Along with a strong support network and the help of the Rayner Fund, which has been assisting young male and female riders transition to Europe since the 1990s, Walters has embarked on raising his profile through other means.
He has recruited his own sponsors, set up a dedicated YouTube channel where over 3,000 subscribers can watch his self-created videos. Although the road scene is on pause the 22-year-old has become a force to be reckoned with in the virtual world with a couple of Zwift race wins already under his belt, including the London Lockdown e-Race.
"That side of things makes such a difference," he says.
"A lot of people have told me that if a team is looking at me and another rider and we've both got the same power and results then there's me with a Youtube channel and that definitely helps.
"As a U23 rider, it's really helped me bring on personal sponsors, which although is much less of an issue when you're on a big team, makes a massive improvement when you're at this stage. They've made a huge difference and I think it's just good practice to be able to use tools like YouTube and Instagram to promote yourself in the right way and also pay back your sponsors that have invested in you."
Racing with the Black Cyclists Network
As well as signing with a team in France, Walters has also agreed to race for the Black Cyclists Network – a domestic team created in London to provide a space for BAME riders and with the hope of one day becoming a UCI registered squad.
Walters joined the team last year when his chances of racing abroad were put on hold and he competes in their distinctive kit when racing in the UK and online.
"I thought that it would be good to help promote diversity towards the end of last year and I'll also stay with them for the races that I do here in the UK," he says.
"Mani, who runs it, is an awesome guy and he's always had this big vision of where he wants to take it. Even I'm a bit surprised with how much they've grown, especially in the last six months. They've got a great number of sponsors and seeing the amount of diversity they are bringing is just huge."
The immediate hope for Walters is that British travel restrictions are lifted and that he can venture to France and kick off the next phase of his aspiring racing career.
His goals are ambitious, to say the least but if his drive and commitment are anything to judge by then his future looks bright.
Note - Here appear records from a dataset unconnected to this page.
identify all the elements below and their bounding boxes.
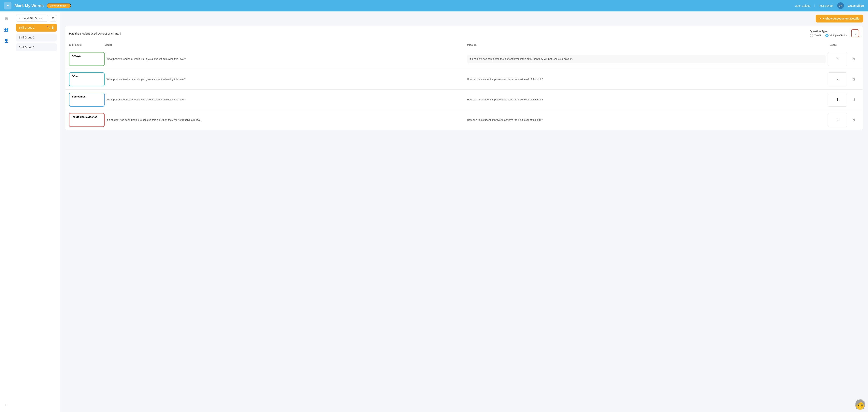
table-row: Sometimes What positive feedback would y…	[65, 90, 863, 110]
avatar[interactable]: GR	[837, 2, 844, 9]
skill-level-sometimes[interactable]: Sometimes	[69, 93, 104, 107]
logo-icon: ✦	[4, 2, 11, 9]
skill-group-3-label: Skill Group 3	[19, 46, 34, 49]
col-header-skill-level: Skill Level	[69, 43, 104, 47]
skill-level-often[interactable]: Often	[69, 72, 104, 86]
add-skill-group-label: + Add Skill Group	[22, 17, 42, 20]
medal-sometimes[interactable]: What positive feedback would you give a …	[106, 98, 465, 101]
feedback-dot: •	[67, 4, 68, 7]
medal-often[interactable]: What positive feedback would you give a …	[106, 77, 465, 81]
col-header-actions	[849, 43, 859, 47]
score-sometimes[interactable]: 1	[828, 93, 847, 107]
skill-level-insufficient[interactable]: Insufficient evidence	[69, 113, 104, 127]
user-icon[interactable]: 👤	[2, 37, 10, 45]
mission-insufficient[interactable]: How can this student improve to achieve …	[467, 118, 826, 122]
col-header-score: Score	[830, 43, 849, 47]
col-header-mission: Mission	[467, 43, 830, 47]
header-divider: |	[814, 4, 815, 7]
collapse-button[interactable]: ⌄	[851, 29, 859, 37]
people-icon[interactable]: 👥	[2, 26, 10, 33]
delete-row-often[interactable]: 🗑	[849, 78, 859, 81]
home-icon[interactable]: ⊞	[2, 14, 10, 23]
multiple-choice-radio[interactable]	[826, 34, 829, 37]
school-name: Test School	[819, 4, 833, 7]
app-layout: ⊞ 👥 👤 ⇤ + + Add Skill Group ⊟ Skill Grou…	[0, 0, 868, 412]
skill-table: Skill Level Medal Mission Score Always W…	[65, 41, 863, 130]
table-row: Insufficient evidence If a student has b…	[65, 110, 863, 130]
skill-level-sometimes-label: Sometimes	[72, 95, 86, 98]
sidebar-item-skill-group-1[interactable]: Skill Group 1 ✏️ 🗑	[16, 24, 57, 32]
add-skill-group-button[interactable]: + + Add Skill Group	[16, 15, 48, 22]
main-content: + + Show Assessment Details Has the stud…	[60, 11, 868, 412]
sidebar-header: + + Add Skill Group ⊟	[16, 14, 57, 22]
feedback-button[interactable]: Give Feedback •	[47, 3, 71, 8]
skill-level-always-label: Always	[72, 55, 81, 57]
medal-always[interactable]: What positive feedback would you give a …	[106, 57, 465, 61]
feedback-label: Give Feedback	[50, 4, 66, 7]
question-header: Has the student used correct grammar? Qu…	[65, 26, 863, 41]
medal-insufficient[interactable]: If a student has been unable to achieve …	[106, 118, 465, 122]
delete-row-insufficient[interactable]: 🗑	[849, 118, 859, 122]
col-header-medal: Medal	[104, 43, 467, 47]
sidebar-item-skill-group-2[interactable]: Skill Group 2	[16, 33, 57, 41]
app-title: Mark My Words	[14, 4, 43, 8]
skill-level-insufficient-label: Insufficient evidence	[72, 115, 97, 118]
question-type-radio-group: Yes/No Multiple Choice	[810, 34, 847, 37]
table-row: Often What positive feedback would you g…	[65, 69, 863, 90]
add-icon: +	[19, 17, 21, 20]
user-name: Grace Elliott	[848, 4, 864, 7]
delete-row-always[interactable]: 🗑	[849, 57, 859, 61]
sidebar-layout-icon[interactable]: ⊟	[50, 14, 57, 22]
mission-always[interactable]: If a student has completed the highest l…	[467, 55, 826, 63]
chevron-down-icon: ⌄	[854, 32, 857, 35]
table-header: Skill Level Medal Mission Score	[65, 41, 863, 49]
show-assessment-button[interactable]: + + Show Assessment Details	[816, 14, 863, 23]
question-text: Has the student used correct grammar?	[69, 32, 806, 35]
show-assessment-label: + Show Assessment Details	[823, 17, 859, 20]
edit-icon[interactable]: ✏️	[47, 26, 50, 29]
logout-icon[interactable]: ⇤	[2, 401, 10, 409]
delete-row-sometimes[interactable]: 🗑	[849, 98, 859, 101]
show-assessment-plus-icon: +	[820, 17, 821, 20]
skill-level-always[interactable]: Always	[69, 52, 104, 66]
icon-bar: ⊞ 👥 👤 ⇤	[0, 11, 13, 412]
sidebar-item-skill-group-3[interactable]: Skill Group 3	[16, 43, 57, 51]
score-often[interactable]: 2	[828, 72, 847, 86]
yes-no-radio[interactable]	[810, 34, 813, 37]
question-card: Has the student used correct grammar? Qu…	[65, 26, 863, 130]
skill-group-1-label: Skill Group 1	[19, 26, 34, 29]
score-insufficient[interactable]: 0	[828, 113, 847, 127]
delete-icon[interactable]: 🗑	[51, 26, 54, 29]
yes-no-label: Yes/No	[814, 34, 822, 37]
skill-group-1-actions: ✏️ 🗑	[47, 26, 54, 29]
multiple-choice-label: Multiple Choice	[830, 34, 847, 37]
mission-often[interactable]: How can this student improve to achieve …	[467, 77, 826, 81]
app-header: ✦ Mark My Words Give Feedback • User Gui…	[0, 0, 868, 11]
skill-level-often-label: Often	[72, 75, 79, 78]
yes-no-option[interactable]: Yes/No	[810, 34, 822, 37]
mission-sometimes[interactable]: How can this student improve to achieve …	[467, 98, 826, 101]
header-nav: User Guides | Test School GR Grace Ellio…	[795, 2, 864, 9]
question-type-section: Question Type Yes/No Multiple Choice	[810, 30, 847, 37]
skill-group-2-label: Skill Group 2	[19, 36, 34, 39]
multiple-choice-option[interactable]: Multiple Choice	[826, 34, 847, 37]
sidebar: + + Add Skill Group ⊟ Skill Group 1 ✏️ 🗑…	[13, 11, 60, 412]
user-guides-link[interactable]: User Guides	[795, 4, 810, 7]
score-always[interactable]: 3	[828, 52, 847, 66]
main-top-bar: + + Show Assessment Details	[65, 14, 863, 23]
table-row: Always What positive feedback would you …	[65, 49, 863, 69]
question-type-label: Question Type	[810, 30, 847, 33]
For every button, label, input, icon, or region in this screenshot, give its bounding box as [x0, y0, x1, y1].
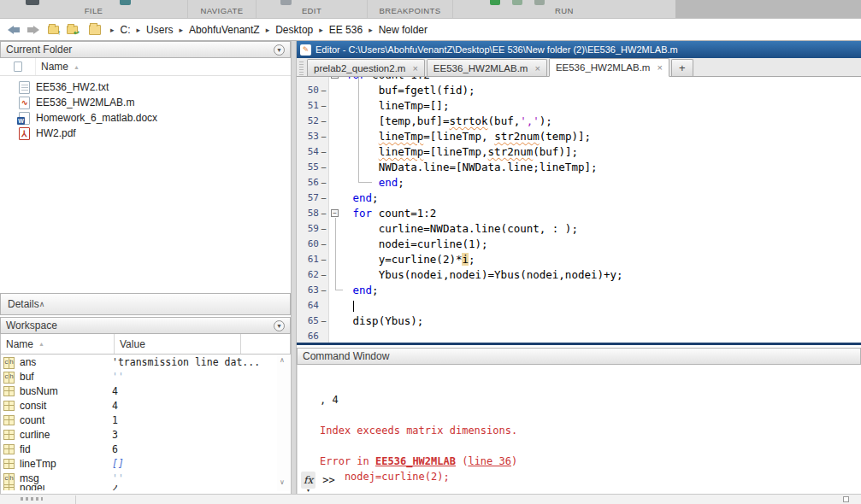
editor-tab[interactable]: EE536_HW2MLAB.m×: [427, 59, 547, 76]
ribbon-group-label[interactable]: BREAKPOINTS: [380, 6, 441, 18]
workspace-menu-button[interactable]: ▼: [274, 320, 285, 331]
scroll-down-icon[interactable]: ∨: [280, 478, 285, 486]
breakpoint-gutter[interactable]: [319, 77, 329, 83]
file-row[interactable]: EE536_HW2.txt: [0, 79, 291, 95]
breakpoint-gutter[interactable]: –: [319, 252, 329, 267]
current-folder-sort-header[interactable]: Name ▲: [0, 58, 291, 76]
file-row[interactable]: EE536_HW2MLAB.m: [0, 95, 291, 110]
code-line[interactable]: 60– nodei=curline(1);: [297, 237, 861, 252]
breadcrumb-item[interactable]: AbohfuVenantZ: [189, 24, 260, 36]
code-line[interactable]: 55– NWData.line=[NWData.line;lineTmp];: [297, 160, 861, 175]
code-line[interactable]: 64: [297, 298, 861, 314]
code-line[interactable]: 59– curline=NWData.line(count, : );: [297, 221, 861, 237]
breakpoint-gutter[interactable]: –: [319, 98, 329, 114]
code-line[interactable]: 58–− for count=1:2: [297, 206, 861, 221]
breakpoint-gutter[interactable]: –: [319, 160, 329, 175]
error-link[interactable]: line 36: [468, 455, 511, 467]
code-line[interactable]: 57– end;: [297, 190, 861, 206]
scroll-up-icon[interactable]: ∧: [280, 356, 285, 364]
new-tab-button[interactable]: +: [671, 59, 693, 76]
code-token: [346, 191, 353, 204]
command-window[interactable]: , 4 Index exceeds matrix dimensions. Err…: [297, 365, 861, 494]
code-line[interactable]: 50– buf=fgetl(fid);: [297, 83, 861, 98]
workspace-row[interactable]: curline3: [1, 427, 291, 442]
status-resize-dots[interactable]: [21, 497, 43, 501]
ribbon-group-label[interactable]: NAVIGATE: [201, 6, 244, 18]
fx-function-hints-button[interactable]: fx: [301, 472, 316, 489]
breakpoint-gutter[interactable]: –: [319, 283, 329, 298]
breakpoint-gutter[interactable]: –: [319, 237, 329, 252]
back-button[interactable]: [5, 22, 22, 38]
code-line[interactable]: 51– lineTmp=[];: [297, 98, 861, 114]
file-row[interactable]: Homework_6_matlab.docx: [0, 110, 291, 126]
workspace-row[interactable]: consit4: [1, 398, 291, 413]
workspace-name-column-header[interactable]: Name▲: [1, 334, 115, 354]
ribbon-group-label[interactable]: EDIT: [302, 6, 321, 18]
panel-splitter[interactable]: [291, 41, 297, 494]
breakpoint-gutter[interactable]: –: [319, 129, 329, 144]
code-line[interactable]: 53– lineTmp=[lineTmp, str2num(temp)];: [297, 129, 861, 144]
error-link[interactable]: EE536_HW2MLAB: [375, 455, 456, 467]
code-editor[interactable]: −for count=1:250– buf=fgetl(fid);51– lin…: [297, 77, 861, 345]
browse-folder-button[interactable]: ↩: [63, 22, 80, 38]
breadcrumb-item[interactable]: Users: [146, 24, 173, 36]
workspace-row[interactable]: count1: [1, 413, 291, 427]
workspace-row[interactable]: msg'': [1, 471, 291, 485]
code-line[interactable]: 62– Ybus(nodei,nodei)=Ybus(nodei,nodei)+…: [297, 267, 861, 283]
breakpoint-gutter[interactable]: –: [319, 221, 329, 237]
breakpoint-gutter[interactable]: –: [319, 114, 329, 129]
breakpoint-gutter[interactable]: –: [319, 83, 329, 98]
name-column-header[interactable]: Name: [41, 61, 68, 73]
up-one-level-button[interactable]: ↑: [44, 22, 62, 38]
tab-close-icon[interactable]: ×: [534, 63, 540, 73]
code-line[interactable]: 56– end;: [297, 175, 861, 190]
breakpoint-gutter[interactable]: –: [319, 190, 329, 206]
code-line[interactable]: −for count=1:2: [297, 77, 861, 83]
code-line[interactable]: 63– end;: [297, 283, 861, 298]
code-fold-minus-icon[interactable]: −: [331, 77, 339, 79]
breadcrumb-item[interactable]: EE 536: [329, 24, 363, 36]
details-panel-header[interactable]: Details ∧: [0, 293, 291, 315]
current-folder-menu-button[interactable]: ▼: [274, 44, 285, 56]
breakpoint-gutter[interactable]: –: [319, 175, 329, 190]
breadcrumb-item[interactable]: New folder: [379, 24, 428, 36]
breadcrumb-item[interactable]: Desktop: [275, 24, 313, 36]
workspace-row[interactable]: buf'': [1, 369, 291, 384]
ribbon-group-label[interactable]: RUN: [555, 6, 574, 18]
breakpoint-gutter[interactable]: –: [319, 206, 329, 221]
editor-tab[interactable]: prelab2_question2.m×: [307, 59, 425, 76]
forward-button[interactable]: [25, 22, 42, 38]
workspace-row[interactable]: fid6: [1, 442, 291, 456]
code-line[interactable]: 54– lineTmp=[lineTmp,str2num(buf)];: [297, 144, 861, 160]
tab-close-icon[interactable]: ×: [657, 62, 662, 73]
command-window-header[interactable]: Command Window: [297, 348, 861, 365]
code-line[interactable]: 65– disp(Ybus);: [297, 314, 861, 329]
breakpoint-gutter[interactable]: [319, 329, 329, 344]
workspace-row[interactable]: lineTmp[]: [1, 456, 291, 471]
code-line[interactable]: 52– [temp,buf]=strtok(buf,',');: [297, 114, 861, 129]
workspace-row[interactable]: ans'transmission line dat...: [1, 355, 291, 369]
line-number: 50: [297, 83, 319, 98]
fold-column: [329, 98, 341, 114]
workspace-row[interactable]: busNum4: [1, 384, 291, 398]
editor-pencil-icon: ✎: [300, 44, 311, 56]
breakpoint-gutter[interactable]: –: [319, 144, 329, 160]
code-fold-minus-icon[interactable]: −: [331, 209, 339, 217]
editor-tab-active[interactable]: EE536_HW2MLAB.m×: [549, 58, 669, 77]
breadcrumb-item[interactable]: C:: [121, 24, 131, 36]
code-line[interactable]: 61– y=curline(2)*i;: [297, 252, 861, 267]
tabbar-drag-handle[interactable]: [299, 62, 304, 75]
ribbon-group-label[interactable]: FILE: [85, 6, 103, 18]
workspace-row[interactable]: nodei2: [1, 485, 291, 490]
breakpoint-gutter[interactable]: –: [319, 267, 329, 283]
breakpoint-gutter[interactable]: [319, 298, 329, 314]
collapse-chevron-icon[interactable]: ∧: [39, 300, 45, 308]
workspace-value-column-header[interactable]: Value: [115, 334, 241, 354]
file-row[interactable]: HW2.pdf: [0, 126, 291, 141]
fold-column: [329, 298, 341, 314]
editor-title-bar[interactable]: ✎ Editor - C:\Users\AbohfuVenantZ\Deskto…: [297, 41, 861, 58]
code-line[interactable]: 66: [297, 329, 861, 344]
workspace-scrollbar[interactable]: ∧ ∨: [277, 355, 290, 491]
breakpoint-gutter[interactable]: –: [319, 314, 329, 329]
tab-close-icon[interactable]: ×: [412, 63, 417, 73]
With a growing online following, he also knows that he's blazing a trail for others too.
"There aren't a huge amount of people of colour in cycling for people to look up to, especially in the UK. There are a few in America and a few in the WorldTour but there aren't many in the UK. When I'm told that I've inspired people that's incredible to hear but I think that improving diversity is down to a lot of factors but it starts at the grassroots and getting more diversity in cycling in general. That will lead to more people racing but it's going to take time and I think that the media play a big part in this too. It also comes down to the public perception of what's the sport is about and then hopefully it slowly snowballs from there."